Dem Verkäufer wurde klar, dass je mächtiger der Stab war, umso besser schien er auf Harry zu reagieren. Also probierte er den Mächtigsten aus, den er im Sortiment hatte, „Stechpalmenholz, Phönixfeder, 11 Zoll, federnd – probiere mal diesen Stab aus.“ Die Magie reagierte sofort. Ein zartes goldenes Licht zeigte an, das sich Magier und Zauberstab gefunden hatten.
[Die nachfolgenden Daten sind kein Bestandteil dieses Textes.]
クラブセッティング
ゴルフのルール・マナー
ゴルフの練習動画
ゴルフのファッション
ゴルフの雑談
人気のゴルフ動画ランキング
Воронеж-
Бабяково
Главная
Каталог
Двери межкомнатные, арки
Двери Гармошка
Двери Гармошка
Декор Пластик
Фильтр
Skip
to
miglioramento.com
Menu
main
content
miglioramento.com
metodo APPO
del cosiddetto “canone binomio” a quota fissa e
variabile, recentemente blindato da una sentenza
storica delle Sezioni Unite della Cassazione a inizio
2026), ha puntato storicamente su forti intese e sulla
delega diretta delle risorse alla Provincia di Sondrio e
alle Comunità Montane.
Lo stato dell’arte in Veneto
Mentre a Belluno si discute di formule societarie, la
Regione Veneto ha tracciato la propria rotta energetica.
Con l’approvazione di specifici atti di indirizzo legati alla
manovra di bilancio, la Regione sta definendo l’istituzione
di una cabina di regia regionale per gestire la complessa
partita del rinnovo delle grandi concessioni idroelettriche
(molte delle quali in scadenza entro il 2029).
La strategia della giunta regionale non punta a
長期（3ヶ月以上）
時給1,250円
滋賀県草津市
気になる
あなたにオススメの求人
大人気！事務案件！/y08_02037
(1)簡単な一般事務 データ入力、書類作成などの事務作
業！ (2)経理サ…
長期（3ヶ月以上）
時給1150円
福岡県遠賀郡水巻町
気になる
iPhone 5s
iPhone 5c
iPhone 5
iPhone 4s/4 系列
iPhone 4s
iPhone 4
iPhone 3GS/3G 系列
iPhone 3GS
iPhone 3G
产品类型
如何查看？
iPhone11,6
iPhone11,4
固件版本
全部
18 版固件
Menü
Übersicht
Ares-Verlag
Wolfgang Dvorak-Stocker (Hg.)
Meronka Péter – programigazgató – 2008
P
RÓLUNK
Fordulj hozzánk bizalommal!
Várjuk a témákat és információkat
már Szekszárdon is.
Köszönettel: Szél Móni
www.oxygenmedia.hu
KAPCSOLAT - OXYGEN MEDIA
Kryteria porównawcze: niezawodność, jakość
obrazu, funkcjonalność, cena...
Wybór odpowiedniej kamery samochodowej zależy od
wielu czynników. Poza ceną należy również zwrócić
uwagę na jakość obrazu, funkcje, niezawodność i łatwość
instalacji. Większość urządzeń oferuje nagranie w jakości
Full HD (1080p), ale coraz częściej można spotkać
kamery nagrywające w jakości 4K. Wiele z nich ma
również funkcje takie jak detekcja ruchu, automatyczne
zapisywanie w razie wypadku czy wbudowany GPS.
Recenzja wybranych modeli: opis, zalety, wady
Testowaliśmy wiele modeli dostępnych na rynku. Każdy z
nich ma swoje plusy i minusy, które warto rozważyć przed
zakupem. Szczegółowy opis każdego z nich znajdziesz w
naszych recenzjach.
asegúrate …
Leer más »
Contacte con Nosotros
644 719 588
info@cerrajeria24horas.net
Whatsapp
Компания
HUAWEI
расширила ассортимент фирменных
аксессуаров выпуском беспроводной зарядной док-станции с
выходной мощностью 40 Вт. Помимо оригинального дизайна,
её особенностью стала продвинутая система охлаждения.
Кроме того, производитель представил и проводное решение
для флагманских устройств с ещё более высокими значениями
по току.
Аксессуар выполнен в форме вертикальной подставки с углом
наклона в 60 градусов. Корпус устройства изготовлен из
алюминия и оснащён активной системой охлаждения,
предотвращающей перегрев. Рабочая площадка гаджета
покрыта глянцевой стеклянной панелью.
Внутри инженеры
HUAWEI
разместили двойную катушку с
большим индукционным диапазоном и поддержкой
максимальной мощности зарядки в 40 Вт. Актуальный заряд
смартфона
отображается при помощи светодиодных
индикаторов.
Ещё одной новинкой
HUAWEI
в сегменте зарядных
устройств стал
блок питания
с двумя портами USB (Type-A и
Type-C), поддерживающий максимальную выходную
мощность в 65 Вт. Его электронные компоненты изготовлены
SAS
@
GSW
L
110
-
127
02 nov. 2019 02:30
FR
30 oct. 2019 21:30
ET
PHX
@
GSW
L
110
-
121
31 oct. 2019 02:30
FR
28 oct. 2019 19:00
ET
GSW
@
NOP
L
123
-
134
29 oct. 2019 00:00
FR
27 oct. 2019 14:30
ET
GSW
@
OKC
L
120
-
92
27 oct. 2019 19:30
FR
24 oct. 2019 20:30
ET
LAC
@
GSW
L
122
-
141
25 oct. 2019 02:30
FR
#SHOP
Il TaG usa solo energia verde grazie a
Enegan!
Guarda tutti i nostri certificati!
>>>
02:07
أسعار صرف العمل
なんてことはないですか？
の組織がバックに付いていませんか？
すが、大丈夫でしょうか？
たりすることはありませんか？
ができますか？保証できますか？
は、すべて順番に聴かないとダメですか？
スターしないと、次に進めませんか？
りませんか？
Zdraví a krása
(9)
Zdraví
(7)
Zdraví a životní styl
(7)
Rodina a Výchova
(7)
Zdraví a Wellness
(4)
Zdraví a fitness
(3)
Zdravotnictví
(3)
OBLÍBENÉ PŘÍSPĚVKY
Zugleich empfand Harry eine angenehme Wärme durch sich hindurch gleiten. Er war vollständig. Mr. Olivander erinnerte sich an jeden Stab, den er je verkaufte und erkannte einen Zusammenhang. In Hinblick auf Lucuis Malfoy jedoch schwieg er dazu. Er mochte diesen Zauberer wirklich nicht und vertraute ihm keineswegs. Malfoy zahlte ungewöhnlich viel für den Stab, fast 12 Galeonen und musterte Olivander dabei prüfend. Er spürte, dass der alte Mann ihm etwas verheimlicht und war sich sicher, dass es wichtig sein könnte. Er würde sich später darum kümmern. Harry war unsagbar erleichtert, nun ein richtiger Zauberer zu sein.